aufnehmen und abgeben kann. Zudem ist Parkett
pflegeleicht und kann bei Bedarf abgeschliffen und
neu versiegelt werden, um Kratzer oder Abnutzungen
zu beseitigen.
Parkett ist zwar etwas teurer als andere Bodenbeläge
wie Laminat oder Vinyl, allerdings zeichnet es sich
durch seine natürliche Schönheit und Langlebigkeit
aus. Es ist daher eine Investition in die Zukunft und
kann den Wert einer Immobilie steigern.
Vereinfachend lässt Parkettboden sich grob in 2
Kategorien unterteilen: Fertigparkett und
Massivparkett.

===

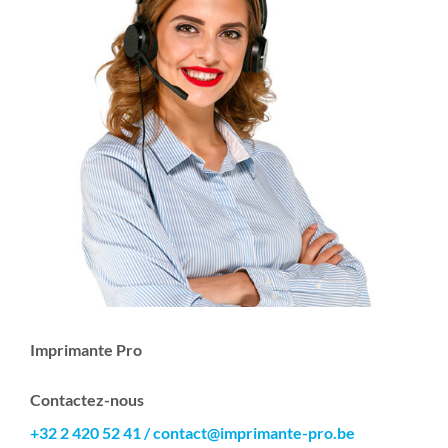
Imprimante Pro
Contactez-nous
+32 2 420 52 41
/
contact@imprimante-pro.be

===

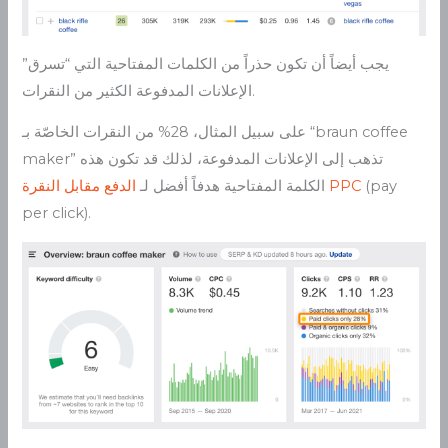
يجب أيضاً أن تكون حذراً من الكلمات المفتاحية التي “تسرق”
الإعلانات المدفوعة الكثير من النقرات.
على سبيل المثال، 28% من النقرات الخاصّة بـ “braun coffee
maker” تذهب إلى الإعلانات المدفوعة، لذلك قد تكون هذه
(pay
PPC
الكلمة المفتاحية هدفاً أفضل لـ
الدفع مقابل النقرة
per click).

===

WHAT THE TASK REQUIRES → If a line in the entries above contains the word "الإعلانات", copy it.

RESPONSE BELOW →
الإعلانات المدفوعة الكثير من النقرات.
maker” تذهب إلى الإعلانات المدفوعة، لذلك قد تكون هذه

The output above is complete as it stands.